**EXERCISE**
Across the entries that follow, count each line holding "email" and state the total alone.

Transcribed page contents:
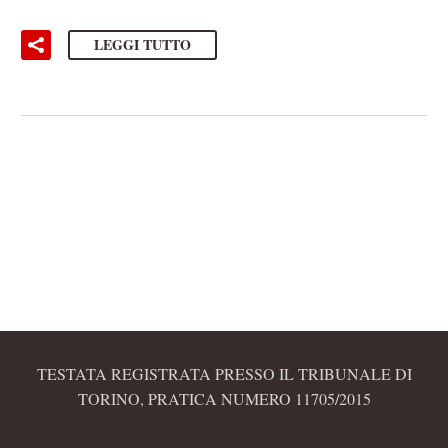
LEGGI TUTTO
TESTATA REGISTRATA PRESSO IL TRIBUNALE DI
TORINO, PRATICA NUMERO 11705/2015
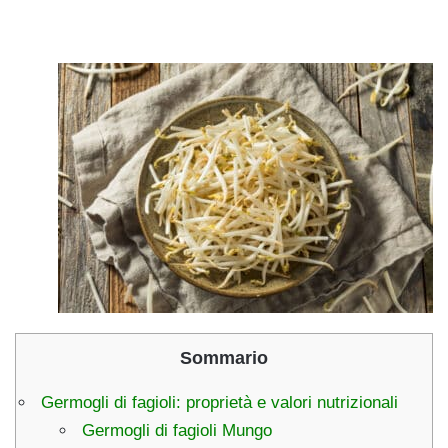
Sommario
Germogli di fagioli: proprietà e valori nutrizionali
Germogli di fagioli Mungo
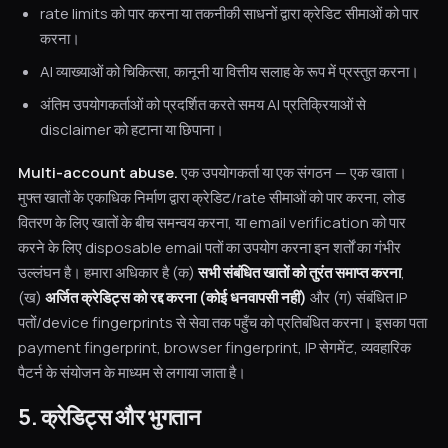
rate limits को पार करना या तकनीकी साधनों द्वारा क्रेडिट सीमाओं को पार
करना।
AI व्याख्याओं को चिकित्सा, कानूनी या वित्तीय सलाह के रूप में प्रस्तुत करना।
अंतिम उपयोगकर्ताओं को प्रदर्शित करते समय AI प्रतिक्रियाओं से
disclaimer को हटाना या छिपाना।
Multi-account abuse.
एक उपयोगकर्ता या एक संगठन — एक खाता।
मुफ्त खातों के एकाधिक निर्माण द्वारा क्रेडिट/rate सीमाओं को पार करना, लोड
वितरण के लिए खातों के बीच समन्वय करना, या email verification को पार
करने के लिए disposable email पतों का उपयोग करना इन शर्तों का गंभीर
उल्लंघन है। हमारा अधिकार है (क)
सभी संबंधित खातों को तुरंत समाप्त करना
,
(ख)
अर्जित क्रेडिट्स को रद्द करना (कोई धनवापसी नहीं)
और (ग) संबंधित IP
पतों/device fingerprints से सेवा तक पहुँच को प्रतिबंधित करना। इसका पता
payment fingerprint, browser fingerprint, IP सेगमेंट, व्यवहारिक
पैटर्न के संयोजन के माध्यम से लगाया जाता है।
5. क्रेडिट्स और भुगतान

**TASK RESULT**
2